Cumulatively, at least 600 babies are born every month in Mapale. Authorities at the health facility have expressed concern over the number of deliveries, saying it certainly puts more pressure on the hospital’s already limited resources.

Mapale acts as the district hospital for Mzuzu. It serves various areas including the densely populated Mchengautuwa, Chibavi, Mapale and Masasa.

Among the many factors that lead to a high birth rate in Malawi, low use of contraceptive methods tops the list. According to WHO (2010), it is only when a country advocates high uptake of family planning methods that there is a clear strong possibility that the population will stabilize for the benefit of all citizens.

Additionally, poverty plays a large role in the high birth rate as many poor families see having more children who they believe could get richer in the future, which is seen as a way out. of poverty.

Illiteracy is another cause of the high birth rate.
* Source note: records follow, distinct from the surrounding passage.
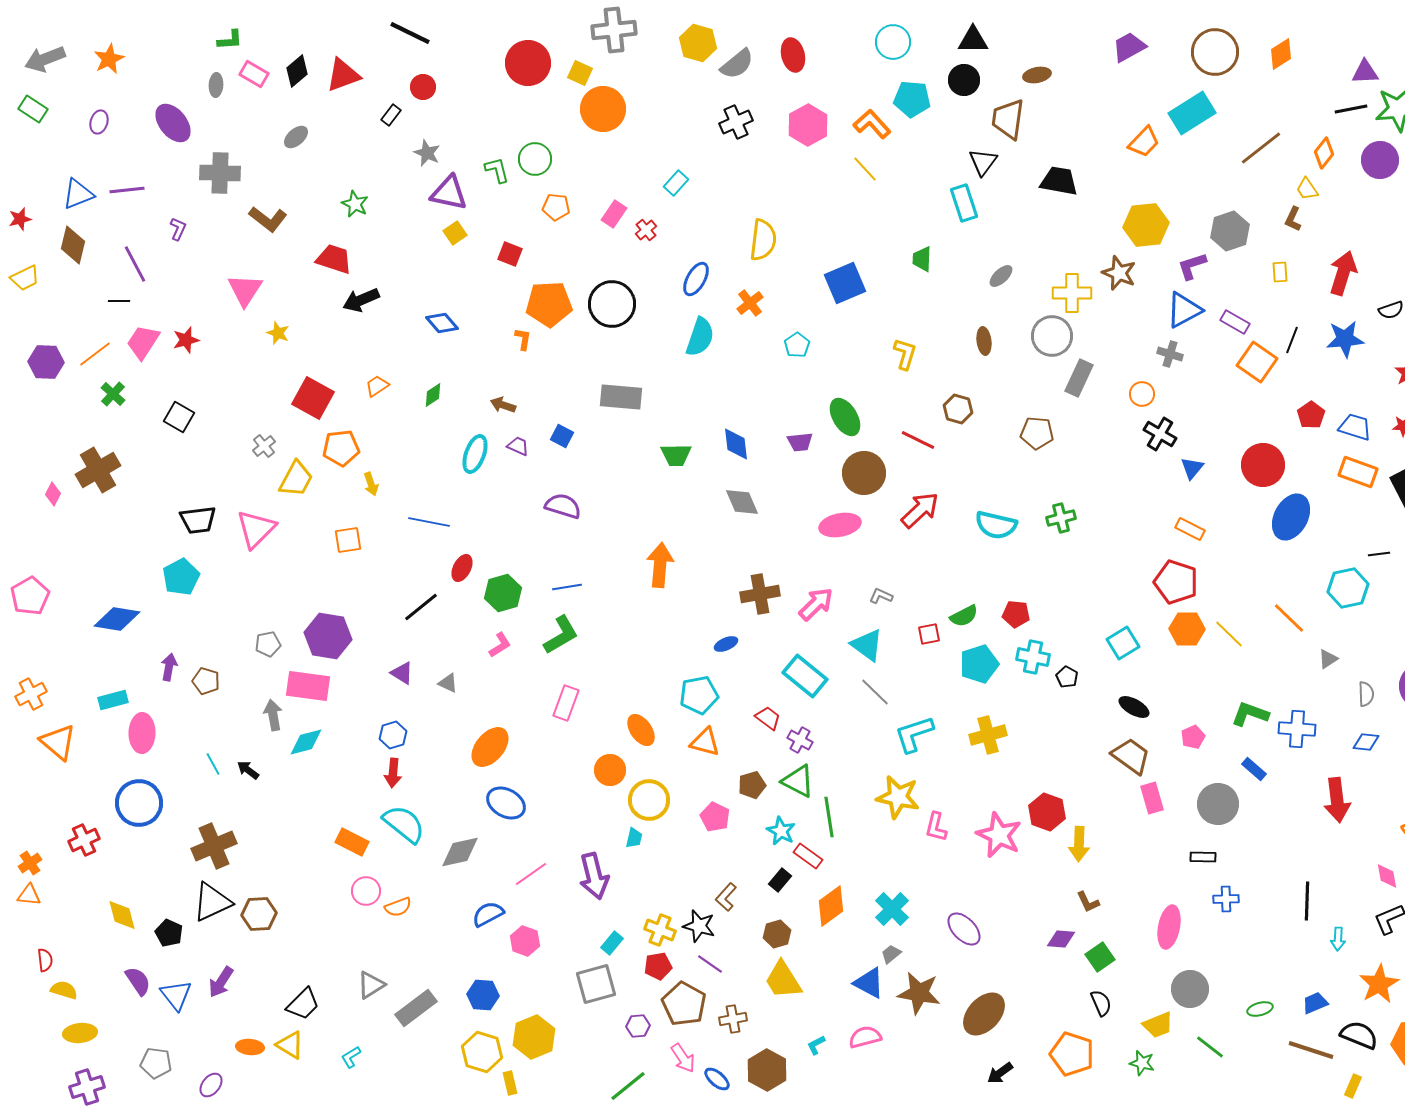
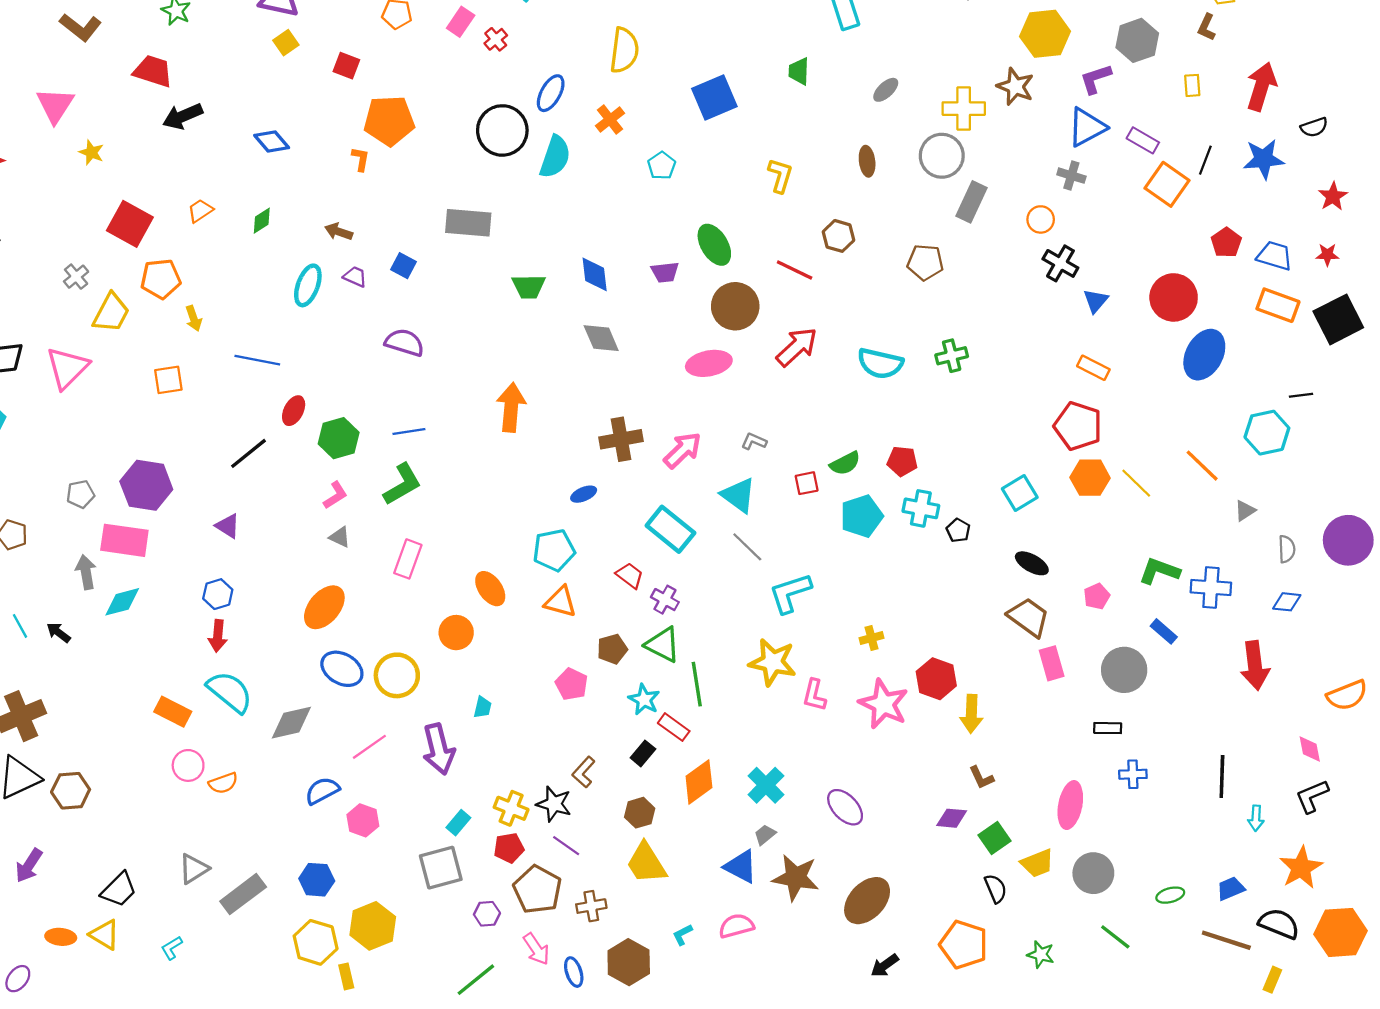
black circle: (612, 304) -> (502, 130), moved
gray triangle: (448, 683) -> (340, 537), moved
yellow cross: (988, 735) -> (871, 638), moved, size x0.6
yellow circle: (649, 800) -> (397, 675), moved
yellow trapezoid: (1158, 1025) -> (1037, 863), moved
blue ellipse: (717, 1079) -> (574, 972), turned 32

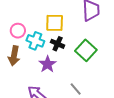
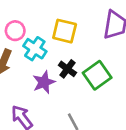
black cross: (58, 44) -> (67, 69), moved

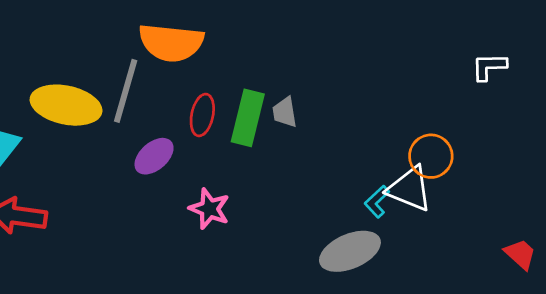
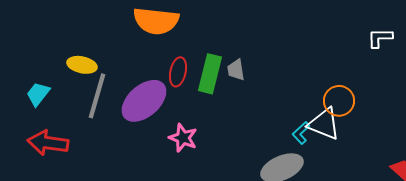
gray line: (126, 91) -> (97, 96), moved
yellow ellipse: (66, 105) -> (82, 65), size x0.6
purple ellipse: (154, 156) -> (144, 101), size x1.6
Many studies have been conducted and only show that people who have no schooling are more likely to have many children than those who have schooled.

Months ago, Presidential Advisor on Safe Motherhood, Dorothy Ngoma, stressed the need to reduce our raw population in Malawi. She suggested that Malawi should have a policy that guides the cumulative number of children per household. In his suggestion, a total number of 2 children could be healthy and safer for each household.

From this health policy opinion, Ngoma sparked a wide range of debates in which many people weighed in their opinion on the whole “2 children per household” opinion.

Some chose not to accept it while others did. People have argued that health opinion seems to deny many families their right to choose. They said having many children is a natural choice and should be respected.

On the other side of the coin, some people supported the presidential adviser’s idea of ​​safe motherhood. They pointed out that rising birth rates will overall put greater pressure on the meager resources available to Malawi. For example, they argued that due to the increase in population, it will be necessary to build more schools and hospitals to support the rapidly growing population.

In the respect due to the individual right to choose, it is also necessary to combine rights and responsibilities. Community members should find their own ways to raise their children safely at the household level and therefore help to reduce the population.

Overall, the government has a great responsibility to build health-related awareness regarding safe motherhood to reduce high birth rates. It is also necessary to provide and encourage the use of contraceptives so that citizens do not have to give birth in a tighter space between subsequent births.

Let’s love our green Malawi. Let’s love the health of our children.

The author is a finalist in nursing and midwifery at Mzuzu University.